Os dias de pequenos acidentes de carro que resultavam em pequenas contas de reparos acabaram. Um estudo recente do Allgemeiner Deutscher Automobil-Club (ADAC) da Alemanha, a maior associação automóvel da Europa, revela que mesmo as colisões a baixa velocidade provocam agora custos chocantemente elevados devido à proliferação de tecnologia complexa e integrada nos veículos modernos. Não se trata apenas de inflação; trata-se de uma mudança fundamental na forma como os carros são projetados e reparados.
A ascensão da tecnologia cara
O principal problema é que os carros hoje em dia estão repletos de sensores sensíveis, câmeras e peças modulares que não podem ser facilmente consertados individualmente. O que antes poderia ter sido uma simples substituição do pára-brisa agora exige a recalibração dos sistemas de assistência de faixa e de faróis, elevando os custos de algumas centenas de dólares para mais de US$ 2.000 em alguns casos.
Essa tendência é importante porque torna financeiramente devastadores até mesmo os danos menores.
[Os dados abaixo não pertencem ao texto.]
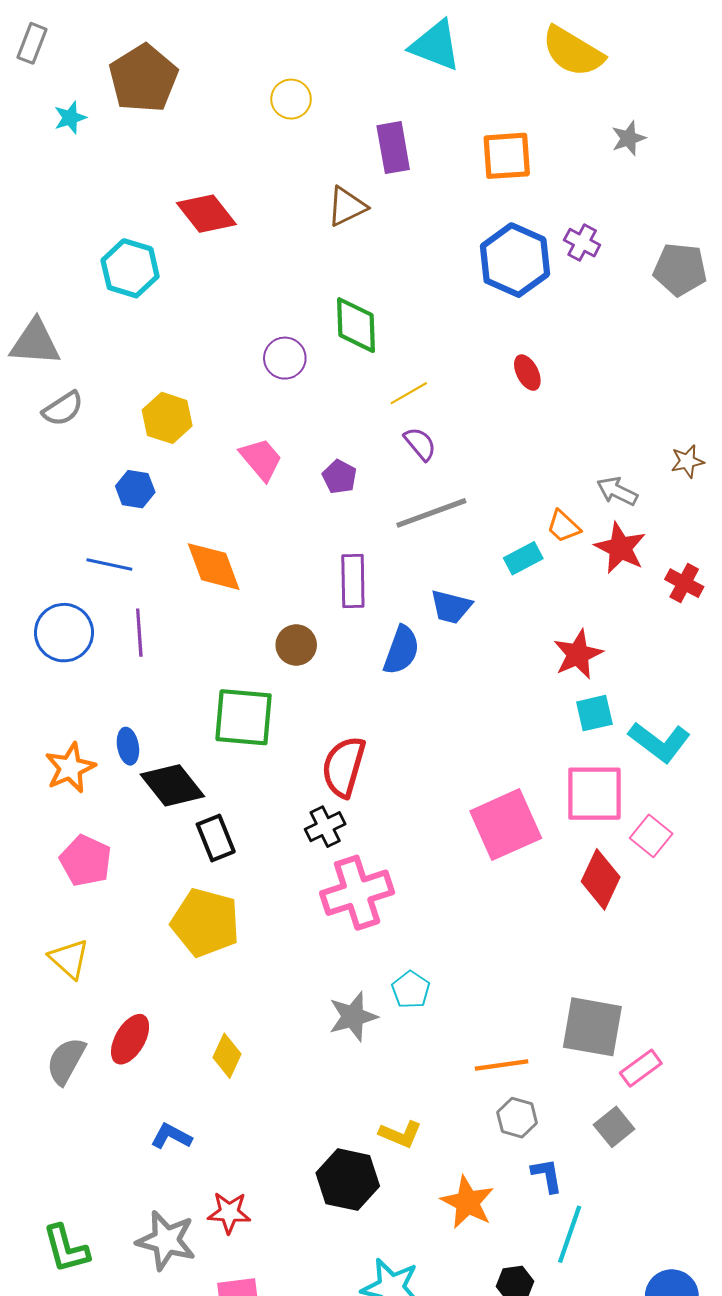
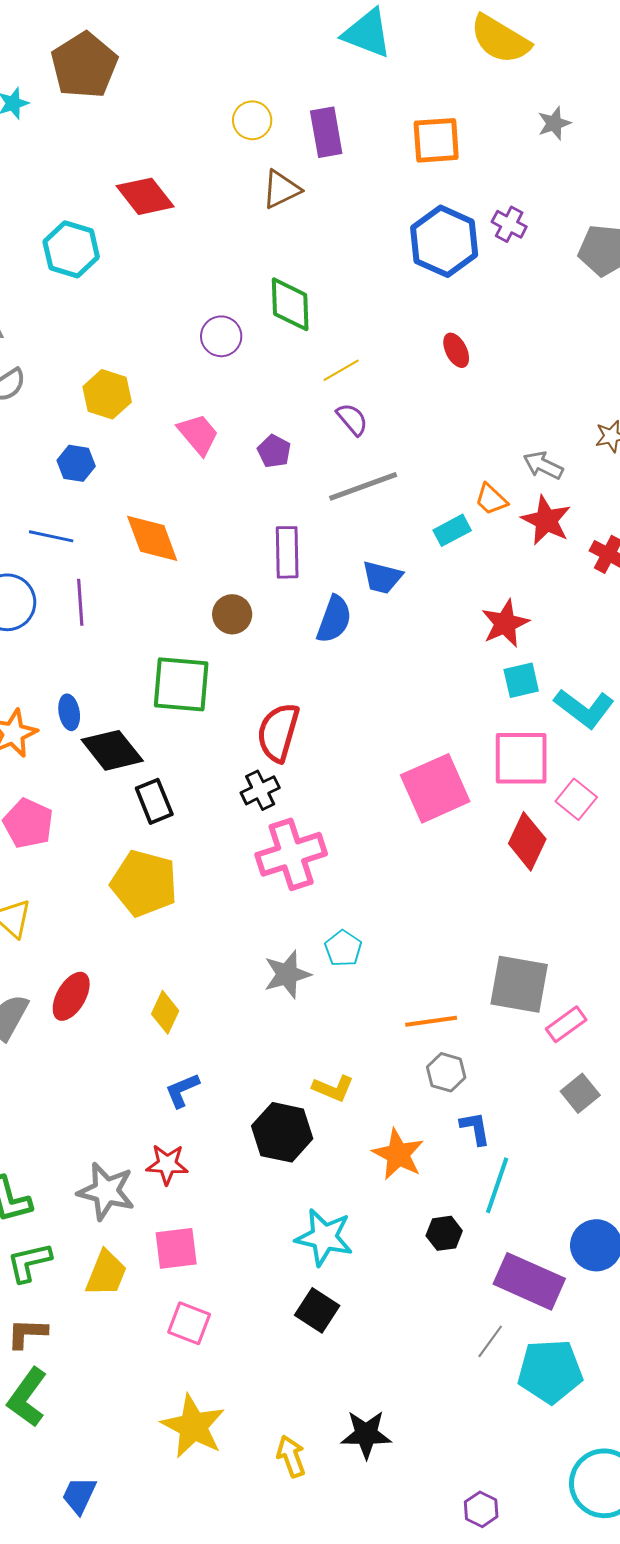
yellow circle: (291, 99) -> (252, 120), moved
gray square: (614, 1127) -> (580, 1093), moved
blue L-shape: (171, 1136) -> (182, 1090), moved, turned -51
Os consumidores são efetivamente penalizados por acidentes inevitáveis, e os veículos mais antigos têm cada vez mais probabilidade de serem considerados perdas totais, mesmo com danos estruturais mínimos.
Custos dos componentes: uma análise
Veja como os custos se somam:
- Substituição do pára-brisa: Um simples chip agora pode facilmente ultrapassar US$ 1.190 (€ 1.000) devido às necessidades de recalibração da câmera.
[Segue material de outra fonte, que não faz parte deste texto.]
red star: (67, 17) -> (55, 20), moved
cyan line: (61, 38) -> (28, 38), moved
- Impacto frontal (farol e pára-choque): As contas variam de US$ 3.600 (€ 3.000) a quase US$ 9.300 (€ 7.800), dependendo do modelo do veículo.
- Componentes de última geração: Os faróis a laser em alguns modelos BMW podem adicionar US$ 3.920 (€ 3.300) a uma conta de reparo, às vezes elevando os custos totais para US$ 9.500 (€ 8.000).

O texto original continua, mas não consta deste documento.